• Sonuç bulunamadı

BÖLÜM 2 : BENLİK SAYGISI

2.5. Benlik Saygısı ve Kültür

Benlik saygısı, insanın doğasında bulunan biyolojik temelli bir ihtiyaçtır (Branden, 1994). Öte yandan, benliğin kişisel ve içsel yönlerinin bazı anlayış ve temsilleri evrensel, bazı yönleri de kültüre özgü olabilir (Markus ve Kitayama, 1991). Bu bağlamda benlik kavramı, sadece bireyin algıları, değerlendirmeleri ve iletişimi için merkezi olması dolayısıyla değil; aynı zamanda, kültürel norm ve değerlerle güçlü bir şekilde bağlantılı olduğu için de önemlidir (Singelis ve diğ., 1999). Açıkça isimlendirilmemekle beraber, her toplumun sahip olduğu değerler, inançlar ve varsayımlar seti, bireyin çevresinin bir parçasıdır. Bilinçli bir zihin tarafından büyük ölçüde devre dışı bırakılan bir süreç tarafından soğurulduklarından, açık bir şekilde tanımlanmamış, fakat üstü kapalı bir biçimde iletilmiş fikirlerin doğruluğunun sorgulanması zordur. Bu bağlamda herkes, kültürel bilinçaltı olarak adlandırılan doğa, gerçeklik, insanoğlu, ilişkiler ve iyi ve kötü hakkında dolaylı inanç setine sahiptir. Hiç kimse için her açıklamayı bilinçli olarak yapmak ve her konuyu eleştirel bir şekilde ifade etmek mümkün değildir (Branden, 1994).

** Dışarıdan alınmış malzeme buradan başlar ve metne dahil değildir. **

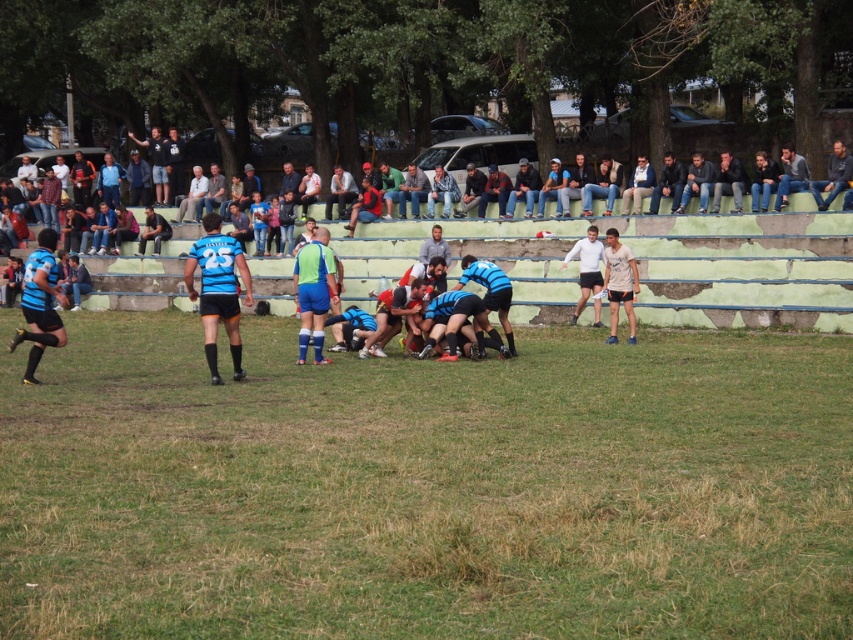 Question: Which point is farther from the camera taking this photo?

Choices:
 (A) (318, 326)
 (B) (230, 248)
 (C) (579, 289)
 (D) (766, 202)

Answer: (D)

Question: Considering the real-world distances, which object is farthest from the light brown fabric shirt at center?

Choices:
 (A) jeans at upper right
 (B) blue matte rugby ball at center
 (C) matte blue jersey at left

Answer: (C)

Question: Which of these objects is positioned closest to the light brown fabric shirt at center?

Choices:
 (A) jeans at upper right
 (B) green grass at center

Answer: (B)

Question: Observing the image, what is the correct spatial positioning of light brown fabric shirt at center in reference to blue matte rugby ball at center?

Choices:
 (A) above
 (B) below

Answer: (A)

Question: Is matte blue jersey at left closer to the viewer compared to blue fabric rugby player at center?

Choices:
 (A) no
 (B) yes

Answer: (B)

Question: Does blue fabric rugby player at center appear over light brown fabric shirt at center?

Choices:
 (A) no
 (B) yes

Answer: (A) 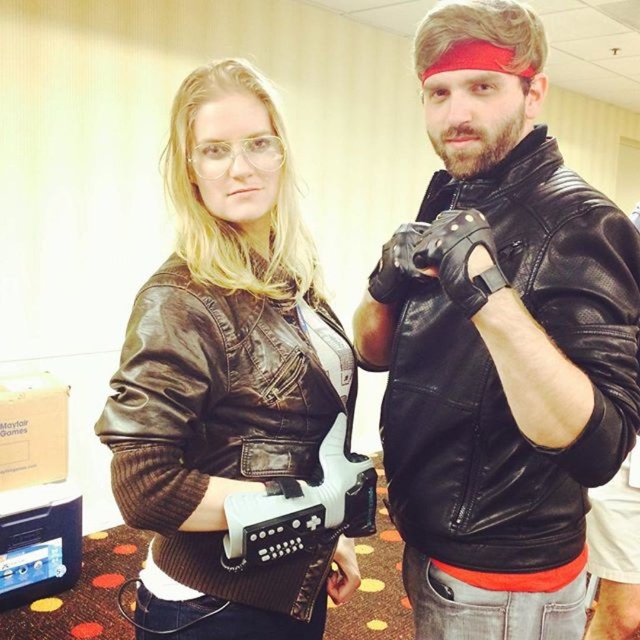 Question: Is black leather jacket at center to the right of brown leather jacket at center from the viewer's perspective?

Choices:
 (A) no
 (B) yes

Answer: (B)

Question: Which object is closer to the camera taking this photo?

Choices:
 (A) black leather jacket at center
 (B) brown leather jacket at center

Answer: (A)

Question: Is black leather jacket at center smaller than brown leather jacket at center?

Choices:
 (A) no
 (B) yes

Answer: (A)

Question: Which point appears farthest from the camera in this image?

Choices:
 (A) (477, 326)
 (B) (250, 301)

Answer: (B)

Question: Which object appears farthest from the camera in this image?

Choices:
 (A) brown leather jacket at center
 (B) black leather jacket at center

Answer: (A)

Question: Observing the image, what is the correct spatial positioning of black leather jacket at center in reference to brown leather jacket at center?

Choices:
 (A) below
 (B) above

Answer: (B) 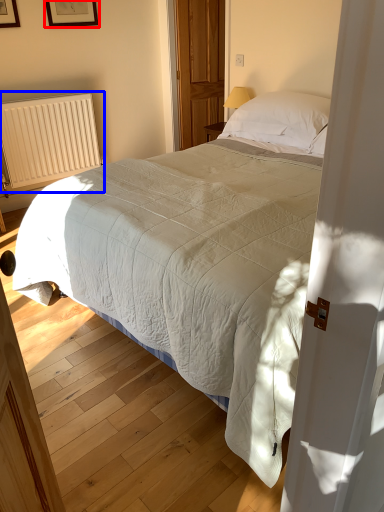 Question: Which object is further to the camera taking this photo, picture frame (highlighted by a red box) or radiator (highlighted by a blue box)?

Choices:
 (A) picture frame
 (B) radiator

Answer: (A) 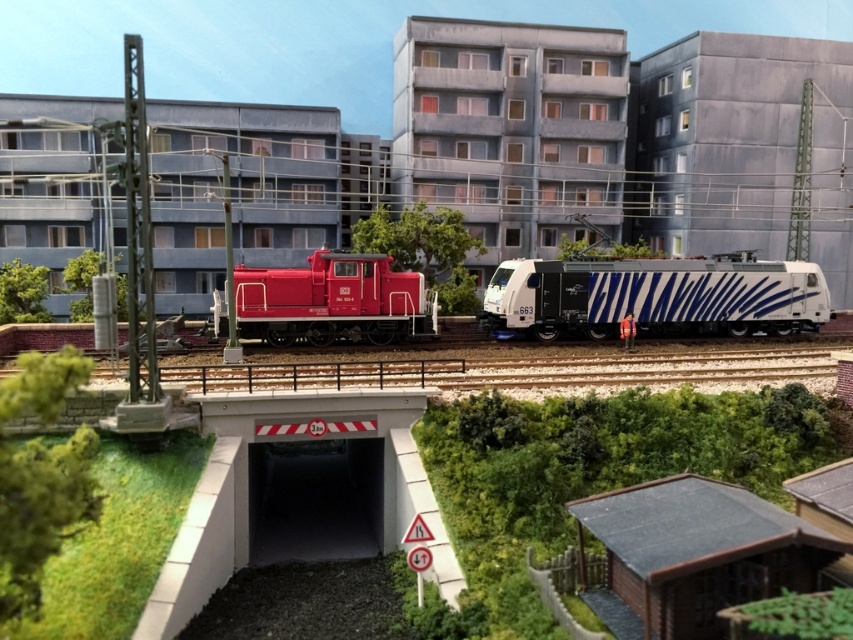 Question: Considering the relative positions of white glossy locomotive at center and matte red locomotive at center in the image provided, where is white glossy locomotive at center located with respect to matte red locomotive at center?

Choices:
 (A) below
 (B) above

Answer: (B)

Question: Can you confirm if white glossy locomotive at center is bigger than matte red locomotive at center?

Choices:
 (A) no
 (B) yes

Answer: (B)

Question: Which point is closer to the camera?

Choices:
 (A) white glossy locomotive at center
 (B) matte red locomotive at center

Answer: (B)

Question: Which point is farther to the camera?

Choices:
 (A) click(x=390, y=300)
 (B) click(x=525, y=316)

Answer: (B)

Question: Does white glossy locomotive at center appear on the right side of matte red locomotive at center?

Choices:
 (A) yes
 (B) no

Answer: (A) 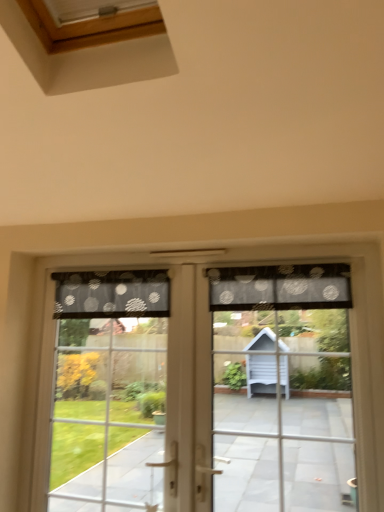 Question: Does translucent polka dot curtain at center come behind black dotted fabric at upper center, the second curtain when ordered from right to left?

Choices:
 (A) no
 (B) yes

Answer: (A)

Question: Is translucent polka dot curtain at center facing away from black dotted fabric at upper center, acting as the first curtain starting from the left?

Choices:
 (A) no
 (B) yes

Answer: (A)

Question: Can you confirm if translucent polka dot curtain at center is bigger than black dotted fabric at upper center, acting as the first curtain starting from the left?

Choices:
 (A) no
 (B) yes

Answer: (B)

Question: Considering the relative positions of translucent polka dot curtain at center and black dotted fabric at upper center, acting as the first curtain starting from the left, in the image provided, is translucent polka dot curtain at center in front of black dotted fabric at upper center, acting as the first curtain starting from the left,?

Choices:
 (A) yes
 (B) no

Answer: (A)

Question: Is translucent polka dot curtain at center outside black dotted fabric at upper center, the second curtain when ordered from right to left?

Choices:
 (A) no
 (B) yes

Answer: (B)

Question: Considering the relative positions of black dotted fabric at upper center, the first curtain when ordered from right to left, and translucent polka dot curtain at center in the image provided, is black dotted fabric at upper center, the first curtain when ordered from right to left, to the left or to the right of translucent polka dot curtain at center?

Choices:
 (A) right
 (B) left

Answer: (A)

Question: From the image's perspective, is black dotted fabric at upper center, the first curtain when ordered from right to left, positioned above or below translucent polka dot curtain at center?

Choices:
 (A) below
 (B) above

Answer: (B)

Question: From their relative heights in the image, would you say black dotted fabric at upper center, the first curtain when ordered from right to left, is taller or shorter than translucent polka dot curtain at center?

Choices:
 (A) tall
 (B) short

Answer: (B)

Question: Is point (302, 282) closer or farther from the camera than point (347, 296)?

Choices:
 (A) farther
 (B) closer

Answer: (A)

Question: Relative to translucent polka dot curtain at center, is black dotted fabric at upper center, the second curtain when ordered from right to left, in front or behind?

Choices:
 (A) behind
 (B) front

Answer: (A)

Question: From the image's perspective, is black dotted fabric at upper center, the second curtain when ordered from right to left, above or below translucent polka dot curtain at center?

Choices:
 (A) below
 (B) above

Answer: (B)

Question: From a real-world perspective, is black dotted fabric at upper center, the second curtain when ordered from right to left, above or below translucent polka dot curtain at center?

Choices:
 (A) below
 (B) above

Answer: (B)

Question: Considering the positions of black dotted fabric at upper center, acting as the first curtain starting from the left, and translucent polka dot curtain at center in the image, is black dotted fabric at upper center, acting as the first curtain starting from the left, taller or shorter than translucent polka dot curtain at center?

Choices:
 (A) short
 (B) tall

Answer: (A)

Question: From the image's perspective, is translucent polka dot curtain at center positioned above or below transparent fabric at center?

Choices:
 (A) above
 (B) below

Answer: (A)

Question: From a real-world perspective, is translucent polka dot curtain at center physically located above or below transparent fabric at center?

Choices:
 (A) above
 (B) below

Answer: (B) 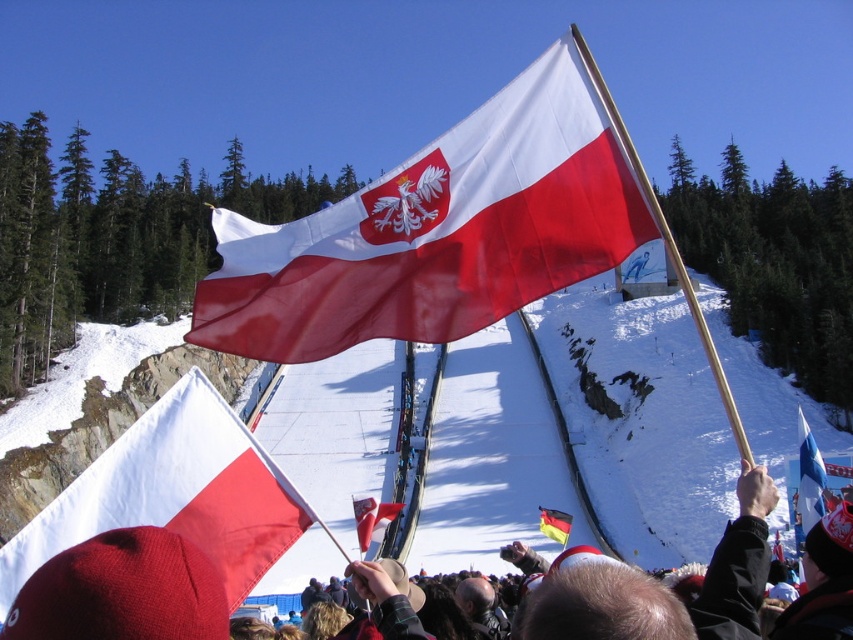 You are a photographer positioned at the edge of the ski jump ramp. You want to capture both the matte fabric flag at center and the matte red flag at center in a single shot. Given that your camera has a maximum focal length that allows capturing objects up to 25 meters apart, will you be able to include both flags in the photo?

The matte fabric flag at center and the matte red flag at center are 25.94 meters apart from each other. Since the maximum distance your camera can capture is 25 meters, the 25.94 meters exceeds this limit. Therefore, you won not be able to include both flags in the photo.

You are a photographer at the winter sports event. You need to capture a photo that includes both the matte fabric flag at center and the matte red flag at center. Which flag should you zoom in on to ensure both are fully visible in the frame?

The matte fabric flag at center is much taller than the matte red flag at center. To ensure both are fully visible, you should zoom out slightly so that the taller matte fabric flag at center fits within the frame while still including the matte red flag at center. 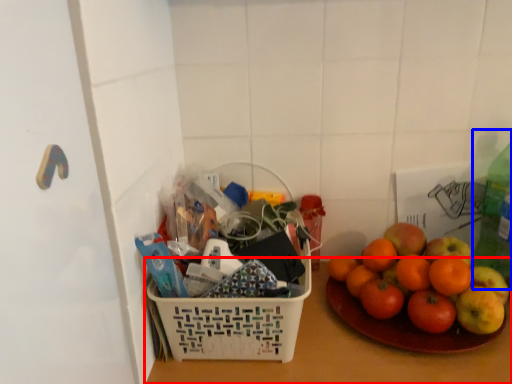 Question: Which point is further to the camera, table top (highlighted by a red box) or bottle (highlighted by a blue box)?

Choices:
 (A) table top
 (B) bottle

Answer: (B) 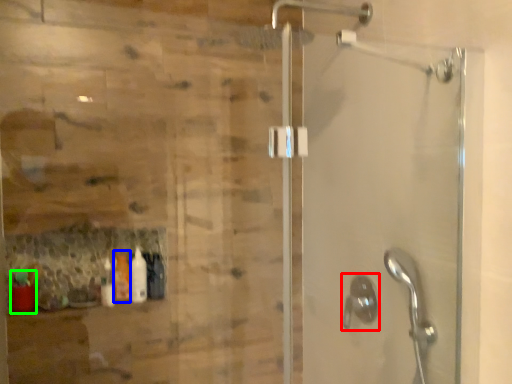 Question: Which is nearer to the shower (highlighted by a red box)? bottle (highlighted by a blue box) or bottle (highlighted by a green box).

Choices:
 (A) bottle
 (B) bottle

Answer: (A) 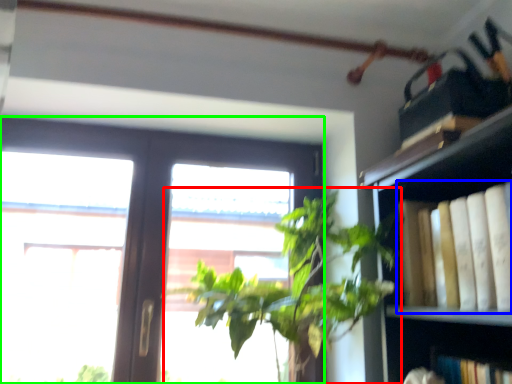 Question: Estimate the real-world distances between objects in this image. Which object is closer to houseplant (highlighted by a red box), book (highlighted by a blue box) or window (highlighted by a green box)?

Choices:
 (A) book
 (B) window

Answer: (A) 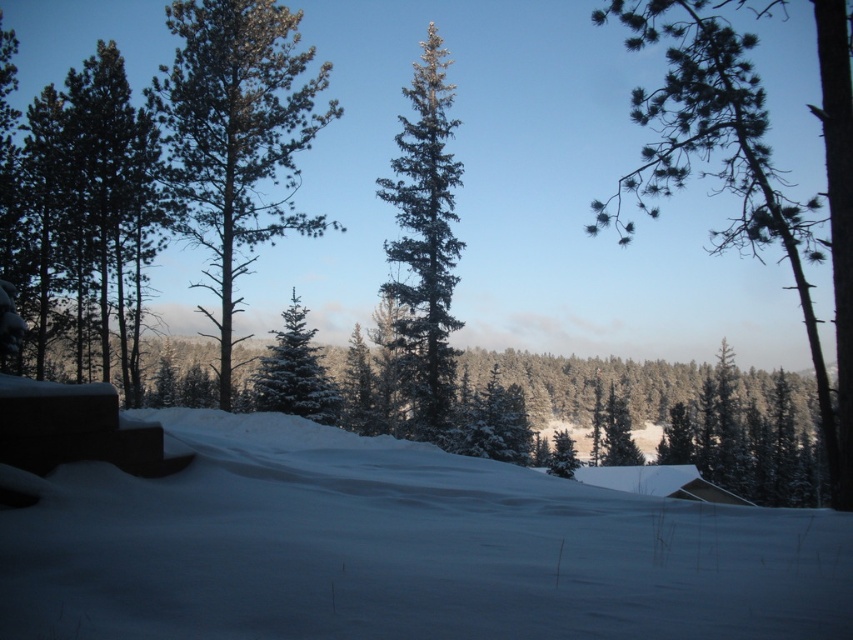 The height and width of the screenshot is (640, 853). Describe the element at coordinates (84, 218) in the screenshot. I see `green matte tree at left` at that location.

Does green matte tree at left appear under green needle-like at upper right?

Indeed, green matte tree at left is positioned under green needle-like at upper right.

Locate an element on the screen. This screenshot has width=853, height=640. green matte tree at left is located at coordinates (84, 218).

Image resolution: width=853 pixels, height=640 pixels. Describe the element at coordinates (424, 244) in the screenshot. I see `green textured pine tree at center` at that location.

Is point (451, 392) closer to viewer compared to point (273, 410)?

No, (451, 392) is behind (273, 410).

What do you see at coordinates (424, 244) in the screenshot? The image size is (853, 640). I see `green textured pine tree at center` at bounding box center [424, 244].

In order to click on green textured pine tree at center in this screenshot , I will do `click(424, 244)`.

Does green needle-like at upper right have a lesser height compared to green textured pine tree at center?

In fact, green needle-like at upper right may be taller than green textured pine tree at center.

This screenshot has height=640, width=853. Identify the location of green needle-like at upper right. (749, 164).

Is point (682, 173) more distant than point (390, 285)?

No, it is not.

Identify the location of green needle-like at upper right. (749, 164). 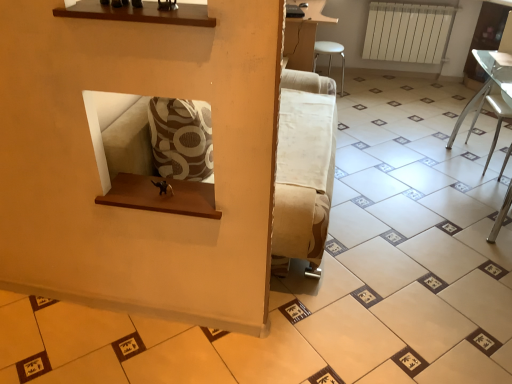 Question: From the image's perspective, relative to white plastic stool at upper right, which ranks as the 2th furniture in right-to-left order, is clear glass table at right, marked as the 2th furniture in a top-to-bottom arrangement, above or below?

Choices:
 (A) below
 (B) above

Answer: (A)

Question: Is point (497, 104) positioned closer to the camera than point (325, 41)?

Choices:
 (A) closer
 (B) farther

Answer: (A)

Question: Estimate the real-world distances between objects in this image. Which object is closer to the clear glass table at right, which is the 1th furniture in right-to-left order?

Choices:
 (A) white plastic stool at upper right, which appears as the 1th furniture when viewed from the left
 (B) white fabric armchair at lower right
 (C) white matte radiator at upper right

Answer: (B)

Question: Estimate the real-world distances between objects in this image. Which object is farther from the white fabric armchair at lower right?

Choices:
 (A) white plastic stool at upper right, which ranks as the 2th furniture in right-to-left order
 (B) white matte radiator at upper right
 (C) clear glass table at right, which appears as the 1th furniture when ordered from the bottom

Answer: (A) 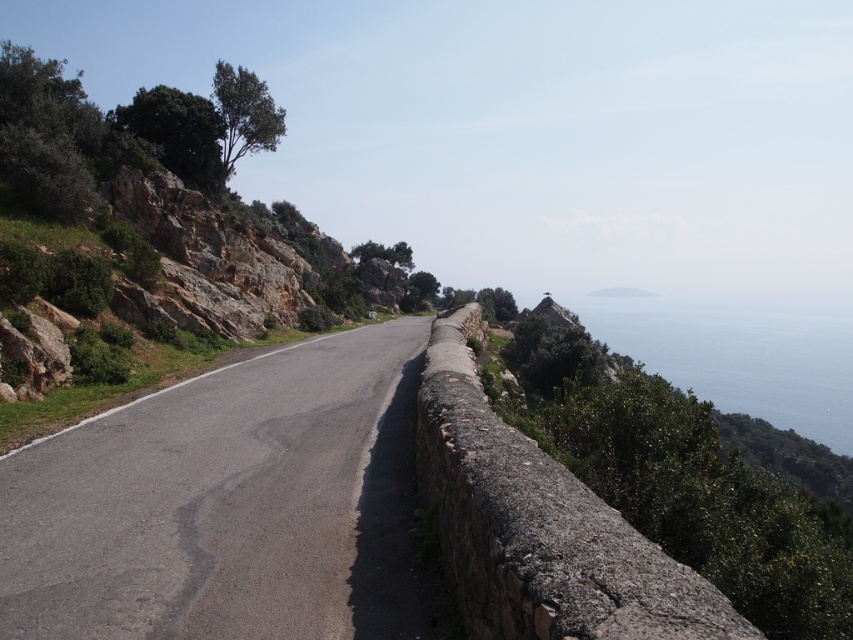 You are a hiker planning to cross from the asphalt road at center to the blue water at upper right. Based on the distance provided, can you estimate how long it would take to walk there at a moderate pace?

The asphalt road at center is 857.58 feet away from blue water at upper right. At a moderate walking pace of about 3 feet per second, it would take approximately 286 seconds, which is roughly 4 minutes and 46 seconds.

You are driving a delivery truck that is 2.5 meters wide. You are on the asphalt road at center and need to turn towards the blue water at upper right. Can your truck safely make the turn without going off the road?

The asphalt road at center has a lesser width compared to blue water at upper right. Since the road is narrower than the blue water area, and the truck is 2.5 meters wide, the truck should be able to safely make the turn as the road width is sufficient for the truck. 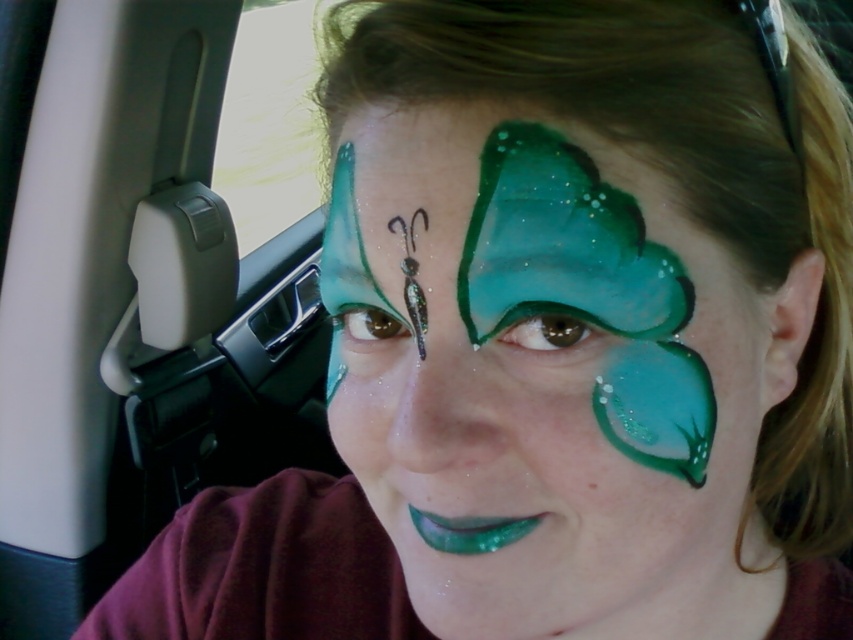 You are a makeup artist trying to apply the same butterfly design as the shiny green paint at center on a client. You have a brush that can cover an area up to the width of the transparent glass car window at upper left. Will your brush be sufficient to apply the design?

The shiny green paint at center has a lesser width compared to the transparent glass car window at upper left, so the brush can cover the area since it is wider than the design requires.

You are a makeup artist trying to replicate the butterfly design on your client. The client wants to know where to place the shiny green paint. Based on the image, where should the shiny green paint at center be placed?

The shiny green paint at center should be placed at the 2D coordinates point (x=543, y=378).

You are a makeup artist observing the person in the car. You need to determine if the shiny green paint at center will fit entirely within the transparent glass car window at upper left when the window is fully opened. Can you confirm?

The shiny green paint at center has a smaller size compared to transparent glass car window at upper left, so it can fit entirely within the window when opened fully. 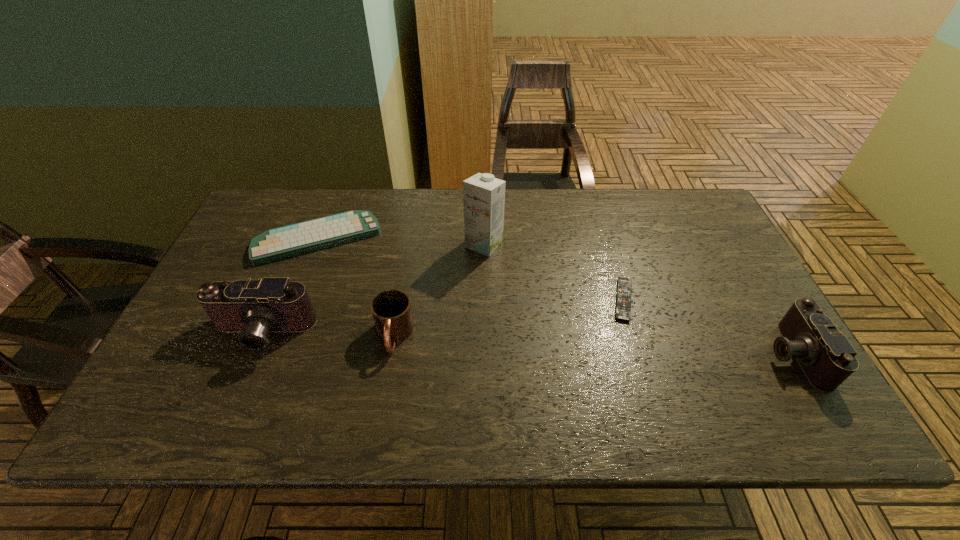 You are a GUI agent. You are given a task and a screenshot of the screen. Output one action in this format:
    pyautogui.click(x=<x>, y=<y>)
    Task: Click on the vacant space located on the front-facing side of the taller camera
    Image resolution: width=960 pixels, height=540 pixels.
    Given the screenshot: What is the action you would take?
    pyautogui.click(x=238, y=389)

At what (x,y) coordinates should I click in order to perform the action: click on free space located 0.270m on the front-facing side of the shorter camera. Please return your answer as a coordinate pair (x, y). The width and height of the screenshot is (960, 540). Looking at the image, I should click on (653, 354).

I want to click on vacant point located 0.270m on the front-facing side of the shorter camera, so click(x=653, y=354).

The image size is (960, 540). Identify the location of vacant region located on the front-facing side of the shorter camera. 704,354.

Locate an element on the screen. The width and height of the screenshot is (960, 540). free space located on the back of the shortest object is located at coordinates (598, 215).

Where is `free space located on the left of the tallest object`? free space located on the left of the tallest object is located at coordinates (431, 244).

The height and width of the screenshot is (540, 960). I want to click on free space located on the right of the second shortest object, so click(433, 239).

Find the location of a particular element. The width and height of the screenshot is (960, 540). carton that is at the far edge is located at coordinates (483, 195).

Image resolution: width=960 pixels, height=540 pixels. Find the location of `computer keyboard situated at the far edge`. computer keyboard situated at the far edge is located at coordinates (287, 241).

Find the location of a particular element. The height and width of the screenshot is (540, 960). mug at the near edge is located at coordinates (391, 309).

Benlik gelişiminde kültürün önemini vurgulayan Kağıtçıbaşı (1999), üç farklı benlik türünden söz etmiştir. Bunlardan birincisi, birçok batı kültüründe yaygın olan farklı, başkalarından ayrışmış bir varlık olarak ‘ayrışık (bireyci) benlik’; ikincisi, batı dışındaki

102

kolektivist kültürlerde görülen, başkaları ile iç içe geçmiş, sosyal bağlamdan koparılamayan ‘ilişkili benlik’; üçüncüsü, kolektivist kültüre sahip toplumların kentsel bölgelerinde, kuşaklararası maddi ilişkilerin azaldığı, buna karşılık duygusal bağlılıkların kaybolmadığı aile modelinde gelişen, hem ilişkisel eğilimli, hem de özerkliği içinde barındıran ‘özerk-ilişkisel benlik’tir (Cevher ve Buluş, 2007). Bu bağlamda, bireyci batı ve kolektivist doğu kültürlerinden gelen insanların, dikkat çekici bir şekilde farklı benlik yorumlarının bulunduğunu ifade etmek mümkündür. Batılılar benliği bağımsız, kendi kendine yeten özerk bir olgu olarak görürler (Campbell ve diğ., 1996). Birçok batı kültüründe, bağımsız bireyler arasında kalıtsal ayrılıklar olduğu inancı vardır. Bu kültürün normatif şartları, diğerlerinden bağımsız olmak, kendi benzersiz özelliklerini keşfetmek ve ifade etmektir. Bağımsızlık kültürel amacını başarmak, temel olarak bireyin başkalarının düşünce, duygu ve faaliyetlerinden ziyade, kendi içsel düşünce, duygu ve faaliyet repertuarını referans alması yoluyla davranışlarını organize etmesini ve anlamlı hale getirmesini gerektirir. Batılı, sosyal çevreye duyarlıdır. Bu sosyal duyarlılık, genellikle benliğin içsel tutumlarını ifade etmek veya savunmak için, stratejik olarak en iyi yolu belirleme ihtiyacından kaynaklanır (Markus ve Kitayama, 1991). Batı kültürlerinde bireyciliğe yapılan vurgunun, kavramsal yönden ayrıntılı özellik olan benlik saygısını ortaya çıkaracağı öngörülebilir (Campbell ve Foster, 2006). Batı kültürlerinde yaşayan insanlar, herkesin yükselmek, ön plana çıkmak ve kişisel başarılarından dolayı tanınmak istediğini varsayarlar. Öğretmenler ve anne-babalar, çocuklarını diğerlerinden ayıran üstünlüklerini belirleyip bu alanlarda yükselmelerine yardımcı olarak, onların benlik saygısının gelişimine çaba gösterirler. Kısacası batı toplumlarının çoğunda yüksek benlik saygısı reçetesi, bireyin kendisi ile ilgili her şeyden memnun olmasıdır (Burger, 2006).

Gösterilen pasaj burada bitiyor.